Changes in the political climate of the United States are spilling into scientific research. While many past administrations, of both parties, supported and funded science funding and education, the current administration has enacted cuts to currently funded research upwards of 40% and the proposed budget for the 2026 fiscal year shows a 39.3% cut to NIH funding.
While this may not be initially concerning to most people who may ask how this could possibly impact their daily lives—it is a pressing concern when one considers the broader impacts of reduced research funding.
“Recently, when asked to assess how large NIH reductions would affect drug development, the Congressional Budget Office reported that its data and methods did not permit an estimate,” wrote the authors.
To quantify exactly what the impacts on biomedical research and innovation the reduced NIH funding might have, researchers at the Massachusetts Institute of Technology (MIT) and Johns Hopkins University conducted an analysis of the publications cited in small-molecule drug patents to determine how many NIH funded projects were involved in the discovery and development of those drugs.
Their study, “What if NIH funding had been 40% smaller?” is published as a Policy Article in Science.
The NIH uses priority lists in determining funding status of project applications. Utilizing priority lists allowed the researchers to identify studies that were in the lower 40 percent of the NIH-funded projects based on priority. They dubbed these studies as “at-risk” projects based on the current and proposed funding cuts.
“The indirect connection is where we see the real breadth of NIH’s impact,” said coauthor Danielle Li, an economist at MIT. “What the NIH does is fund research that forms the scientific foundation upon which companies and other drug developers build.”
Analyzing data from priority lists covering the period from 1980 though 2007 in conjunction with new molecular entities (NMEs) approved by the FDA between 2000 and 2023, the researchers aimed to cover the time span that it takes for basic research to progress to drug development.
The team surmised that “if few advances are connected to at-risk grants, it would suggest that a 40% NIH budget cut might have had limited consequences for drug development, implying less cause for concern about current proposed reductions.” However, if the patents have a strong basis in NIH-funded research, the opposite would hold true and the current concern would be validated.
At-risk grants were linked to NMEs both directly and indirectly. Direct connections included patents that explicitly acknowledge support from at-risk grants via their “government interest statements,” while indirect links were patents that included citations which acknowledged at-risk grants.
The team identified 557 drugs that were approved by the FDA between 2000 and 2023. Of these, 40, or 7.1%, directly acknowledged NIH-funding, and 14 acknowledged funding coming from an at-risk grant.
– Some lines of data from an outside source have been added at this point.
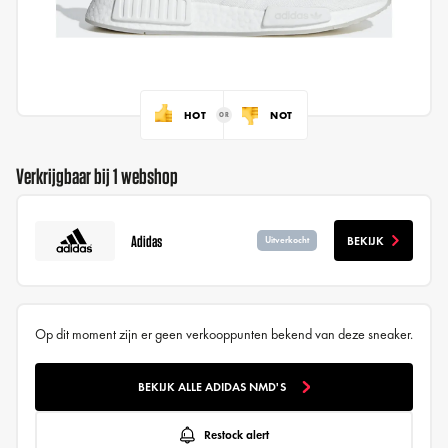
HOT
NOT
Verkrijgbaar bij 1 webshop
Adidas
BEKIJK
Uitverkocht
Op dit moment zijn er geen verkooppunten bekend van deze sneaker.
BEKIJK ALLE ADIDAS NMD'S
Restock alert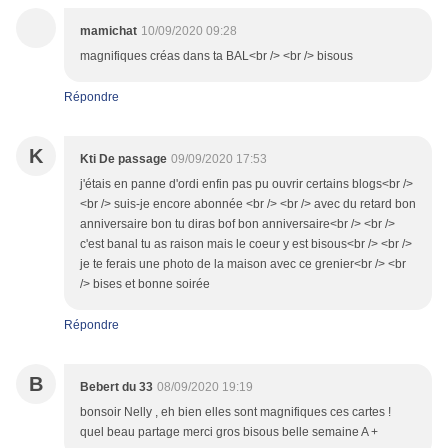
mamichat
10/09/2020 09:28
magnifiques créas dans ta BAL<br /> <br /> bisous
Répondre
K
Kti De passage
09/09/2020 17:53
j'étais en panne d'ordi enfin pas pu ouvrir certains blogs<br />
<br /> suis-je encore abonnée <br /> <br /> avec du retard bon
anniversaire bon tu diras bof bon anniversaire<br /> <br />
c'est banal tu as raison mais le coeur y est bisous<br /> <br />
je te ferais une photo de la maison avec ce grenier<br /> <br
/> bises et bonne soirée
Répondre
B
Bebert du 33
08/09/2020 19:19
bonsoir Nelly , eh bien elles sont magnifiques ces cartes !
quel beau partage merci gros bisous belle semaine A +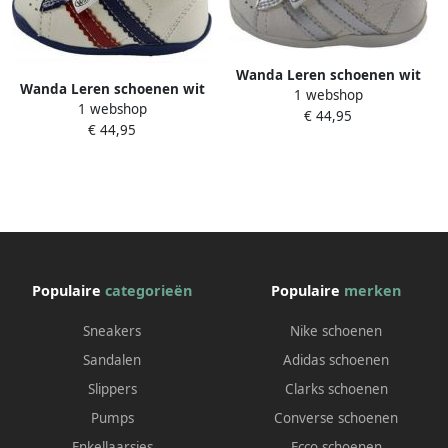
Wanda Leren schoenen wit
Wanda Leren schoenen wit
1 webshop
zilver eerste stapjes
1 webshop
donkerblauw rood jongen
€ 44,95
babyschoenen flexibel
€ 44,95
eerste stapjes babyschoenen
sneakers
flexibel sneakers
Populaire
categorieën
Populaire
merken
Sneakers
Nike schoenen
Sandalen
Adidas schoenen
Slippers
Clarks schoenen
Pumps
Converse schoenen
Enkellaarsjes
Ecco schoenen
Meanwhile, 331 drugs, 59.4%, were indirectly connected to NIH support, meaning that these patents cited at least one NIH-funded project. More than half of the drugs, 286 (51.4%) were connected to at-risk grants.
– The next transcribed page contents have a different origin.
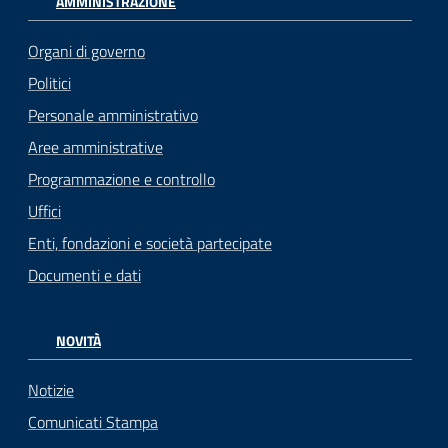
AMMINISTRAZIONE
Organi di governo
Politici
Personale amministrativo
Aree amministrative
Programmazione e controllo
Uffici
Enti, fondazioni e società partecipate
Documenti e dati
NOVITÀ
Notizie
Comunicati Stampa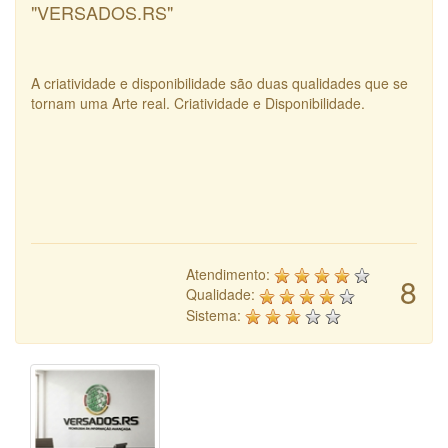
"VERSADOS.RS"
A criatividade e disponibilidade são duas qualidades que se
tornam uma Arte real. Criatividade e Disponibilidade.
Atendimento:
8
Qualidade:
Sistema: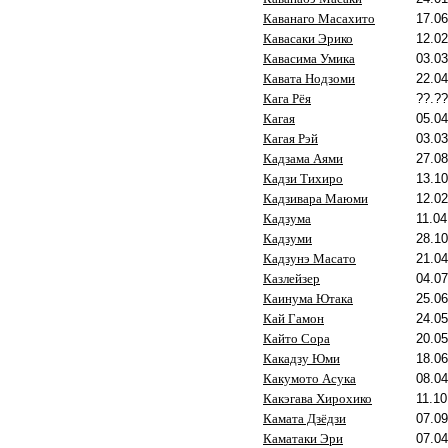
Каванаго Масахито
17.06
Кавасаки Эрико
12.02
Кавасима Умика
03.03
Кавата Нодзоми
22.04
Кага Рёя
??.??
Кагая
05.04
Кагая Рэй
03.03
Кадзама Аями
27.08
Кадзи Тихиро
13.10
Кадзивара Маюми
12.02
Кадзума
11.04
Кадзуми
28.10
Кадзунэ Масато
21.04
Казлейзер
04.07
Каинума Ютака
25.06
Кай Гамон
24.05
Кайто Сора
20.05
Какадзу Юми
18.06
Какумото Асука
08.04
Какэгава Хирохико
11.10
Камата Дзёдзи
07.09
Каматаки Эри
07.04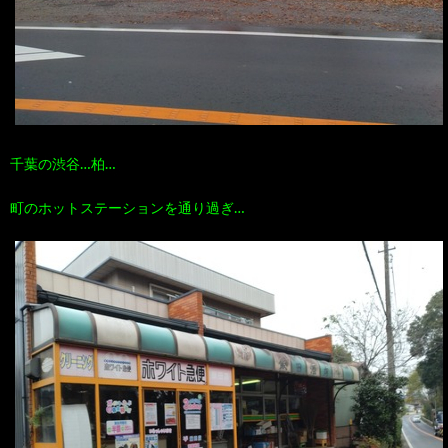
千葉の渋谷…柏…
町のホットステーションを通り過ぎ…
“What we found was quite striking,” said Li. “More than half of the drugs approved by the FDA since 2000 are connected to NIH research that would likely have been cut under a 40 percent budget reduction.”
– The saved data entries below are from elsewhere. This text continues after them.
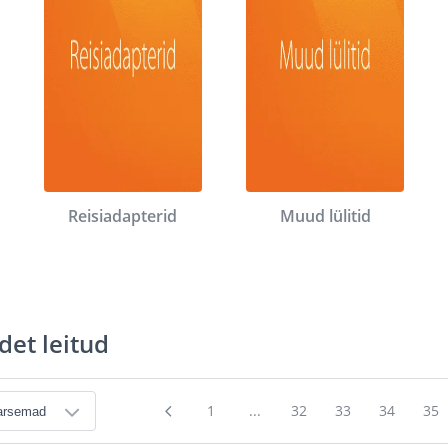
Reisiadapterid
Muud lülitid
det leitud
1
...
32
33
34
35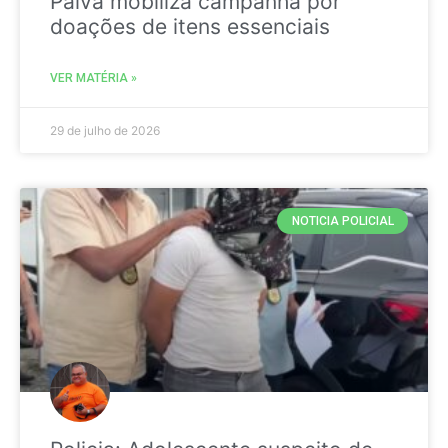
Paiva mobiliza campanha por
doações de itens essenciais
VER MATÉRIA »
29 de julho de 2026
NOTICIA POLICIAL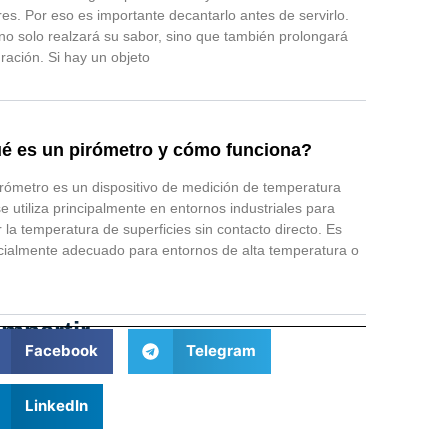
es. Por eso es importante decantarlo antes de servirlo.
no solo realzará su sabor, sino que también prolongará
ración. Si hay un objeto
é es un pirómetro y cómo funciona?
rómetro es un dispositivo de medición de temperatura
e utiliza principalmente en entornos industriales para
 la temperatura de superficies sin contacto directo. Es
ialmente adecuado para entornos de alta temperatura o
mpartir
Facebook
Telegram
LinkedIn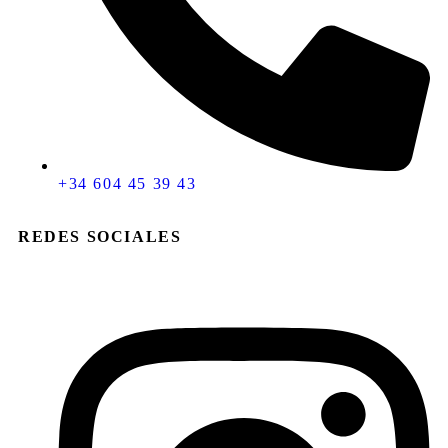
+34 604 45 39 43
REDES SOCIALES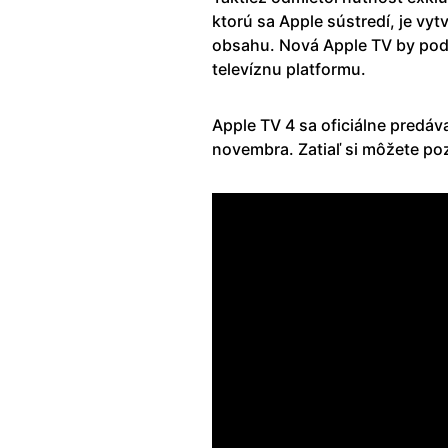
ktorú sa Apple sústredí, je vyt
obsahu. Nová Apple TV by podľ
televíznu platformu.
Apple TV 4 sa oficiálne predá
novembra. Zatiaľ si môžete po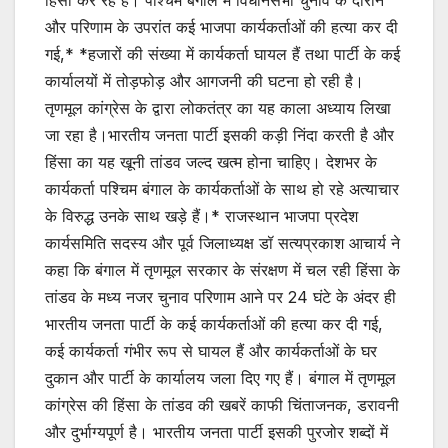
हिंसा कर रहे हैं। पश्चिम बंगाल में विधानसभा चुनाव के दौरान
और परिणाम के उपरांत कई भाजपा कार्यकर्ताओं की हत्या कर दी
गई,* *हजारों की संख्या में कार्यकर्ता घायल हैं तथा पार्टी के कई
कार्यालयों में तोड़फोड़ और आगजनी की घटना हो रही है।
तृणमूल कांग्रेस के द्वारा लोकतंत्र का यह काला अध्याय लिखा
जा रहा है।भारतीय जनता पार्टी इसकी कड़ी निंदा करती है और
हिंसा का यह खूनी तांडव जल्द खत्म होना चाहिए। देशभर के
कार्यकर्ता पश्चिम बंगाल के कार्यकर्ताओं के साथ हो रहे अत्याचार
के विरुद्ध उनके साथ खड़े हैं।* राजस्थान भाजपा प्रदेश
कार्यसमिति सदस्य और पूर्व जिलाध्यक्ष डॉ सत्यप्रकाश आचार्य ने
कहा कि बंगाल में तृणमूल सरकार के संरक्षण में चल रही हिंसा के
तांडव के मध्य नजर चुनाव परिणाम आने पर 24 घंटे के अंदर ही
भारतीय जनता पार्टी के कई कार्यकर्ताओं की हत्या कर दी गई,
कई कार्यकर्ता गंभीर रूप से घायल हैं और कार्यकर्ताओं के घर
दुकान और पार्टी के कार्यालय जला दिए गए हैं। बंगाल में तृणमूल
कांग्रेस की हिंसा के तांडव की खबरें काफी चिंताजनक, डरावनी
और दुर्भाग्यपूर्ण है। भारतीय जनता पार्टी इसकी पुरजोर शब्दों में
There are many nuances to this work, which the authors acknowledge—some indirect research may have been pivotal to the development of a drug, but conversely, just because a NIH-funded paper is cited, doesn’t mean it was a linchpin. However, there were clear cases of direct links between at-risk grants that led to drug development.
Further, while this report shows a substantial impact of NIH funding on small-molecule drug development in the U.S., it is limited in its scope. Medical devices, vaccines, cell and gene therapies, diagnostics, and other biomedical therapies and practices were excluded in the present study. Inclusion of these missing pieces may show a higher impact of reduced funding on biomedical innovations.
The authors also point out that they were “unable to identify the (likely many) scientists whose careers would have been cut short without NIH support during their doctoral and postdoctoral studies.”
“The worry is that these kinds of deep cuts to the NIH risk that foundation and therefore endanger the development of medicines that might be used to treat us, or our kids and grandkids, 20 years from now,” Li said.